The second matter, Snyder v. Phelps, turns on whether the First Amendment prevents the father of a United States Marine killed in Iraq from suing anti-homosexual demonstrators who appeared at his son’s funeral with signs such as “God Hates Fags,” and “Thank God For Dead Soldiers.” Many observers have voiced concern that the Supreme Court might use the outrageous facts of the case to establish broad limitations on freedom of speech.
Next week the Supreme Court will hear arguments in Skinner v. Switzer on whether convicted prisoners have a right to sue for access to biological evidence for DNA testing that might exonerate them. Late last term, Chief Justice Roberts wrote a particularly brutal opinion denying such access, suggesting that so long as a convicted prisoner had “a fair trial,” he can be kept in prison even after demonstrating “actual innocence” (See: “US Supreme Court promotes wrongful imprisonment and age discrimination”).
Coming up for hearing in November is an important establishment clause case, whether Arizona’s provision of tax credits to parents who pay for religious schooling violates the separation of church and state.

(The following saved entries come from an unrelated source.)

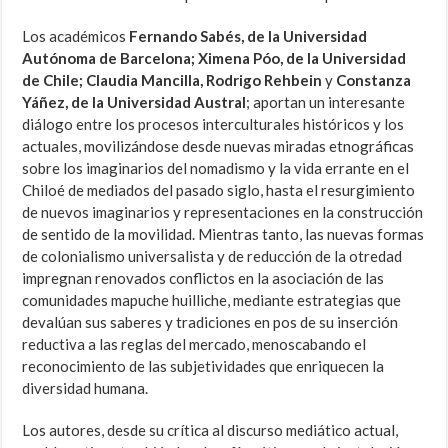
Los académicos
Fernando Sabés, de la Universidad
Autónoma de Barcelona; Ximena Póo, de la Universidad
de Chile; Claudia Mancilla, Rodrigo Rehbein
y
Constanza
Yáñez, de la Universidad Austral
; aportan un interesante
diálogo entre los procesos interculturales históricos y los
actuales, movilizándose desde nuevas miradas etnográficas
sobre los imaginarios del nomadismo y la vida errante en el
Chiloé de mediados del pasado siglo, hasta el resurgimiento
de nuevos imaginarios y representaciones en la construcción
de sentido de la movilidad. Mientras tanto, las nuevas formas
de colonialismo universalista y de reducción de la otredad
impregnan renovados conflictos en la asociación de las
comunidades mapuche huilliche, mediante estrategias que
devalúan sus saberes y tradiciones en pos de su inserción
reductiva a las reglas del mercado, menoscabando el
reconocimiento de las subjetividades que enriquecen la
diversidad humana.
Los autores, desde su crítica al discurso mediático actual,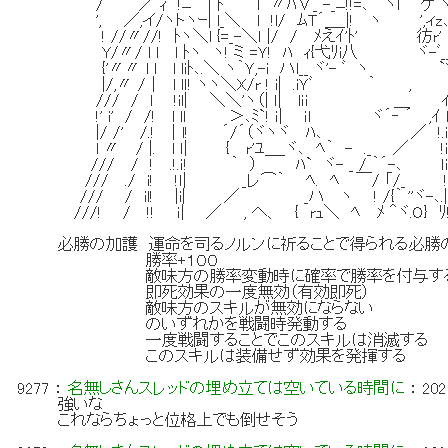
/´ ／ ｨ !ﾆ￣| ﾄ l 〃ﾊ∨_ -_ﾆ!!=､ ヽl ケﾞ
', ／,イ/ヽトヽｰ| l_＼ l !l/ ﾑT´＿_|! ヽ ',
! //〃//! ﾄヽ＼l {=_-＼ｌ |/ / ﾒえｲ'ﾄ' 彷
Y/〃/ l l l ﾄヽ ヽ! ミ =Ｙ! ﾊ ｨ{弋ﾘi八 ヾ-ﾞ__|
{'〃〃 l l l liﾄ､.＼ ヽ｀Ｙ,-i ハl__ ヾ'- ﾞ ヽ `Y! 
|/,〃 /｜ l lｌ! ヽヽ＼X/r ! i| .iＹﾞ ｀ , ll 
/// / l !il| ＼＼'ヽ（| ｌ| lｉｉ ＿
!' i' / /! l ll ＞､ﾐ`! ｉ| ｉｌ ヾ´‐ ´ ,ｲ l|
|/ /' /.! ｜l! ´/´（ヾヽヾ ﾊ､ ／ !.i| 
l 〃 / |. l ｌ| { r'ﾕ＿_ヾ､ ﾍ｀ - ._ ／ !i!_
/// / ! .!.ｉ! ｀ ） ﾊ` ヾ- _ / ｀´-､ ｌi! 
/// ./ i! !ｌ| _レ⌒｀ ﾍ. ﾍ ￣/ 「/_ !!
/// / il! |i| ／ _ハ ヽ ! /{｀ ''ヾ-､.|!
///! / !! ｉ| ／ , へ、 { rｭ＼ ﾍ ﾒ ＾ヾ.O} ﾘ!
必勝の加護 運命を司るノルンに祈ることで得られる必勝
勝率+１００
敵味方の勝率変動時に確率で勝率を付与す
即死効果の一度無効（有効即死）
敵味方のスキルが無効にならない
のいずれかを戦闘時発動する
一度戦闘することでこのスキルは消滅する
このスキルは装備せず効果を発揮する
9277
：
名無しさんスレッドの埋め立ては空いている時間に
：
202
強いな
これならちょっと位格上でも倒せそう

Later in the month, the Supreme Court will review a lower court order requiring California to reduce its prison population in Schwarzenegger v. Plata to remedy statewide failures to provide medical care and constitutionally habitable living conditions. The case has far reaching implications for the 1.4 million inmates in the various state penitentiaries, most of whom are confined under conditions of unspeakable brutality.
The actual working out of Supreme Court decisions is a complex process, and no one can predict decisions accurately. But the court’s increasingly right-wing and pro-business character under Chief Justice Roberts is clear, and the next nine months will undoubtedly be characterized by more protections for big business and more attacks on the democratic rights of individuals.